(Saved data entries)
===============

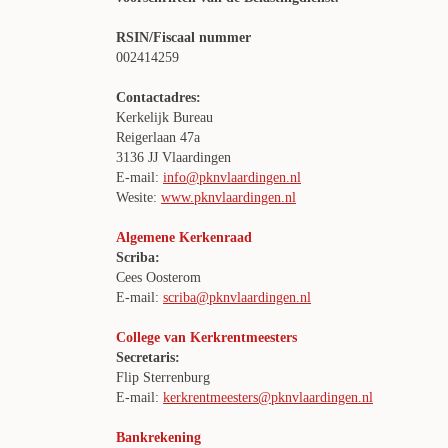
RSIN/Fiscaal nummer
002414259
Contactadres:
Kerkelijk Bureau
Reigerlaan 47a
3136 JJ Vlaardingen
E-mail:
info@pknvlaardingen.nl
Wesite:
www.pknvlaardingen.nl
Algemene Kerkenraad
Scriba:
Cees Oosterom
E-mail:
scriba@pknvlaardingen.nl
College van Kerkrentmeesters
Secretaris:
Flip Sterrenburg
E-mail:
kerkrentmeesters@pknvlaardingen.nl
Bankrekening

===============

* Problem statement
Your answer should consist of the lines above that hold the word "pknvlaardingen", copied exactly.

* Answer area
info@pknvlaardingen.nl
www.pknvlaardingen.nl
scriba@pknvlaardingen.nl
kerkrentmeesters@pknvlaardingen.nl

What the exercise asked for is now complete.